Chapter 4. C Craft

A few crafty C tricks.

When are size 0 arrays useful?

In some dialects, such as GNU C, these can denote flexible arrays. For example:

struct {
  int n;
  char c[0];  // Nonstandard; prefer c[].
} *foo = malloc(sizeof(*foo) + 16);

foo->n = 16;
for(int i = 0; i < 16; i++) {
  foo->c[i] = 'a' + i;

Originally, this was an improvement on ISO C90, which required arrays to be declared with size at least 1. ISO C99 added support for flexible arrays, but still bans zero-size array declarations: code adhering to the standard should omit the 0.

When are size 1 arrays useful?

Some compilers forbid size 0 arrays, so size 1 arrays must be used instead for flexible arrays.

They can also be used to give both stack and heap variables a uniform interface. In other words, we can avoid the unary "&", and always use "->" and never ".". For example:

struct stat buf[1];
stat("/tmp", buf);
printf("%d\n", (int) buf->st_ino);

struct stat *buf2 = malloc(sizeof(*buf2));
stat("/home", buf2);
printf("%d\n", (int) buf2->st_ino);

When is while(0) useful?

For macros, using a do...while(0) loop to enclose several statements allows it to be used safely in conditionals.

This is unneeded in GNU C, as parentheses turn a compound statement into an expression, a far more useful construction. For example:

#define maxint(a,b) ({int _a = (a), _b = (b); _a > _b ? _a : _b; })

This macro is safe even if the operands have side effects. A generic max macro can be written using typeof, another GNU C extension.

Iverson brackets

Many are irked by the slight mismatch between logic in C and mathematical logic. In C90, there are no booleans; instead, logical and comparison operators return 1 or 0, and any nonzero value is considered true.

C99 adds a mathematically faithful boolean type to the language, but I consider it pointless. Firstly, the slight differences have never caused problems in my code. Secondly, the && and || operations still mismatch because of lazy evaluation. Thirdly, the faux booleans of C translate naturally to machine code. Fourthly, writing "true" and "false" as "1" and "0" is widespread, convenient, and international (think Karnaugh maps).

But most importantly, C logic is superior, because we gain the power of Iverson brackets for free. For example:

if ((x > 0) + (x < 0) + (x == 0) != 1) {
  puts("law of trichotomy broken!");

Tagged pointers

Because of pointer alignment, the lowest significant bits of each pointer acts as free storage: we can tag each pointer with a boolean, or a bit more, depending on the context. We just need to remember to mask out the lowest bits when dereferencing the modified pointer.

This trick should be used sparingly; recall premature optimization is a sin.

Nested functions

Closures are cumbersome in standard C as one must provide a function pointer along with a void * pointer for arguments that have already been assigned values. Moreover, APIs may only allow function pointers, while the programmer wants to pass a closure. For example, consider counting the number of comparisons called by qsort(). It seems the only way would be to use thread-local static variables in the comparison function.

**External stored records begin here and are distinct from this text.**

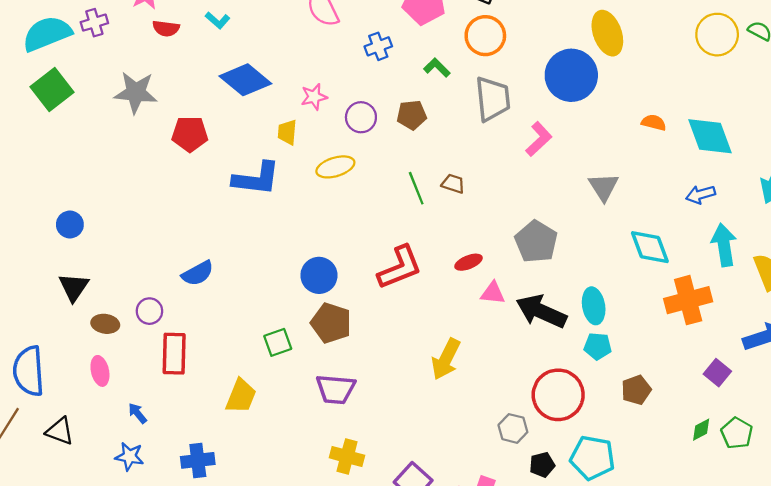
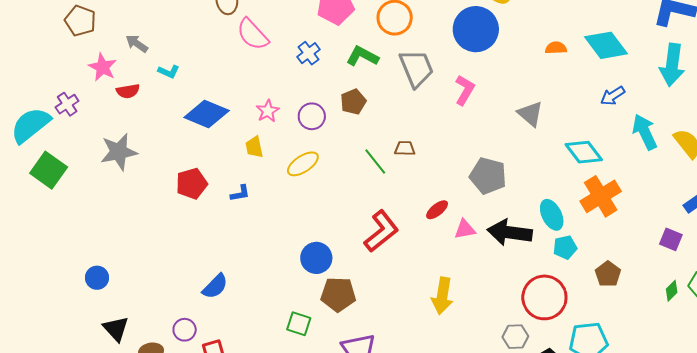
green L-shape: (437, 68) -> (362, 56), size x1.4
red pentagon: (190, 134) -> (192, 184), moved
blue L-shape: (256, 179) -> (240, 193), size x0.5
orange cross: (688, 300) -> (601, 196), moved
green square: (278, 342) -> (299, 324), turned -35

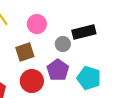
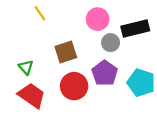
pink circle: (37, 24) -> (98, 19), moved

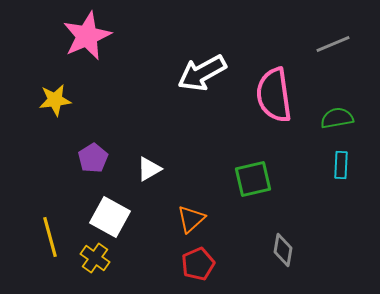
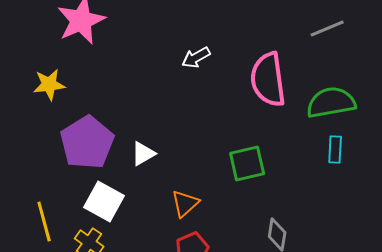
white arrow: (202, 73) -> (196, 58), size x0.6
green semicircle: (337, 118) -> (331, 103), size x1.5
purple pentagon: (93, 158) -> (87, 143), size x1.8

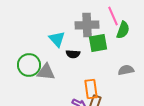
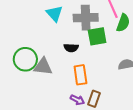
cyan triangle: (57, 39) -> (54, 13), moved
orange rectangle: (91, 89) -> (80, 75), moved

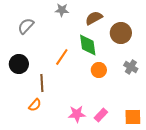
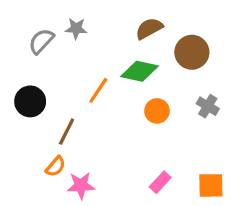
gray star: (62, 10) -> (76, 28), moved
green diamond: (88, 45) -> (140, 71), turned -70
brown line: (42, 83) -> (67, 132), turned 30
pink star: (77, 114) -> (81, 185), moved

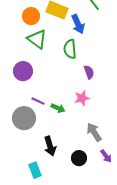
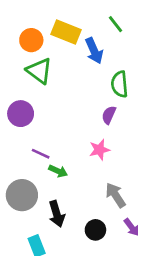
green semicircle: (70, 49) -> (120, 84), moved
purple semicircle: (89, 72) -> (109, 115), turned -136
green arrow: (58, 108) -> (58, 171), moved
gray circle: (24, 118) -> (22, 195), moved

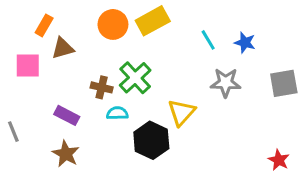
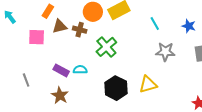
blue star: (245, 43) -> (189, 26), moved
brown cross: (102, 87) -> (80, 30), moved
yellow triangle: (182, 112) -> (148, 84), moved, turned 30
cyan semicircle: (117, 113) -> (80, 70), moved

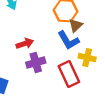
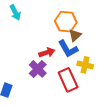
red arrow: (25, 43) -> (47, 53), moved
purple cross: (36, 63) -> (38, 69), turned -30

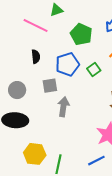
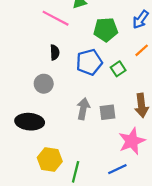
green pentagon: (81, 34) -> (106, 30), turned -30
gray square: (50, 86) -> (108, 112), moved
gray circle: (17, 90) -> (44, 84), moved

Happily, GNU C has nested functions. While not as general as true closures, they handle many common cases. Trampolining, a clever trick involving placing code on the stack means existing function call conventions are preserved, but this may be prohibited in some environments. By default OS X suffers this restriction.

Section 2.7 of "The Practice of Programming" shows why function pointers are more convenient: one only writes the iterating loop once. But sometimes we gain efficiency as well as elegance.

Consider a routine for factoring a number via trial division. One could design the API so that it places the factors on a list and returns the list. Better is an API that calls a given closure for each factor it finds. We avoid introducing a list type, and furthermore, many callers can get by without looking back at previous factors.

For example, a routine that counts the number of prime factors simply increments a counter each time a factor is found. We have saved time and memory because we avoid initializing, appending to, and freeing a list.

Routines that do need to refer to previous factors are free to define their own storage scheme rather than convert from some list format we have chosen.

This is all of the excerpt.